DB : Mes parents vivent en Floride (côte est des Etat-Unis) et je vis en Californie (côte ouest des Etat-Unis). Je les vois une fois par an mais je les aime toujours autant. Je n’ai pas besoin de les voir tous les jours et je les aime tout autant que j’aime mes potes d’Hermano.
MC : J’y pense parfois. Je pense que si nous étions tout le temps ensemble, peut-être qu’on n’aurait pas été capables d’accomplir tout ce chemin.
DB : Je pense que si on vivait dans le même bled, je n’aurais peut-être pas rencontrés ces mecs pour faire des albums. J’ai ma vie privée, mec. J’ai trois magnifiques filles et une superbe femme, ainsi qu’un job que j’adore. C’est une vie totalement différente, pleine dans tous les sens du terme.
En fait, vous avez fait le choix de tirer avantage du fait que vous êtes un groupe pour donner des concerts tout en gardant vos vies privées chacun de votre côté.
DB : On est juste quelques mecs super chanceux. On joue de la musique plutôt bonne ensemble, on se marre comme des fous et les gens qui viennent nous voir lors des concerts prennent du bon temps. Il n’y pas de pression dès le départ, on n’est pas des rock stars. On peut parler aux gens, on n’a pas besoin de se cacher dans un bus. Je crois qu’on n’est pas un groupe, on est juste quelques mecs qui jouent de la musique ensemble et qui peuvent se mêler à la foule après le show. Beaucoup de gens conçoivent les groupes comme de bulles. Je n’ai pas besoin de vivre dans une bulle ! J’aime être ailleurs.
MC : On n’a jamais eu honte de nous. Comme je l’ai toujours dit, on n’est plus des gamins de 9 ans, on a des familles et des enfants, on sait discerner ce qui est important pour nous. On adore jouer de la musique ensemble mais on sait où sont nos priorités.
DB : Ouais, pas de pression.
Vous voyez une différence entre le public américain et le public européen ?
DB : Quel public américain ?
MC : Yeah ? (rires)
DB : On ne joue pas là-bas.
Vous préférez jouer en Europe ?
DB : Les gens nous demandent souvent pourquoi on ne joue pas aux Etats-Unis. Ce n’est pas qu’on soit anti-américains. Je vis là-bas et ce pays est dans le top 5 des pays les plus libres.
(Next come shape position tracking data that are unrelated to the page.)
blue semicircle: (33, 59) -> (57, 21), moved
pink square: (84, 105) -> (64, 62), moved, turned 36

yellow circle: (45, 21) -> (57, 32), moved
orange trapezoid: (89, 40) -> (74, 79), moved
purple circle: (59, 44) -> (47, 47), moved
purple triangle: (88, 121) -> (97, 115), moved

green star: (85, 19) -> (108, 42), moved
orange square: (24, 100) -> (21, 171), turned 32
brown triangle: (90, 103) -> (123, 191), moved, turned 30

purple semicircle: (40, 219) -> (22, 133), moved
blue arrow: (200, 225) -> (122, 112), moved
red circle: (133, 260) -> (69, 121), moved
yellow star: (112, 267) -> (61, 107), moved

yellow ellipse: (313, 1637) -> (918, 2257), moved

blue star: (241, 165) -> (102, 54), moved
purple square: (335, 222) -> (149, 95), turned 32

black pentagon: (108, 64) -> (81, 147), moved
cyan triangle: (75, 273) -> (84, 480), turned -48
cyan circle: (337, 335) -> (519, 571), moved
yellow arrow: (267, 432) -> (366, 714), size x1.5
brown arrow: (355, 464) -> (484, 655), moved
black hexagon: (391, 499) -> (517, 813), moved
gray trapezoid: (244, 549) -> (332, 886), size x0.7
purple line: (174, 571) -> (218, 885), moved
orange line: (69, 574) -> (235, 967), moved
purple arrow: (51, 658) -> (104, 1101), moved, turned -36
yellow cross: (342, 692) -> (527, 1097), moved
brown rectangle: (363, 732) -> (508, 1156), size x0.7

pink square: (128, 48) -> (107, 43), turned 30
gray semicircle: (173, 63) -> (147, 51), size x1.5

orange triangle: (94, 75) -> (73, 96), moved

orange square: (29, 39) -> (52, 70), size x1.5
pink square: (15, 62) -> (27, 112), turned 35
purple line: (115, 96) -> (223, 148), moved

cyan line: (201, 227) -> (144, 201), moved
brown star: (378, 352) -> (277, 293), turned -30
Le niveau de vie y est bon mais c’est surtout mon anonymat que j’apprécie là-bas. Je peux rentrer à la maison comme un type tout à fait normal et faire ce qu’un homme doit faire pour sa famille. C’est la face réelle de mon existence.
MC : Tu as sûrement eu la même expérience que moi, à savoir que les gens ne comprennent pas pourquoi on ne joue pas aux Etats-Unis.
DB : Tu veux rouler une clope ? Mais on ne va pas le faire à l’intérieur parce que c’est illégal de fumer dans un lieu public en Belgique (rires).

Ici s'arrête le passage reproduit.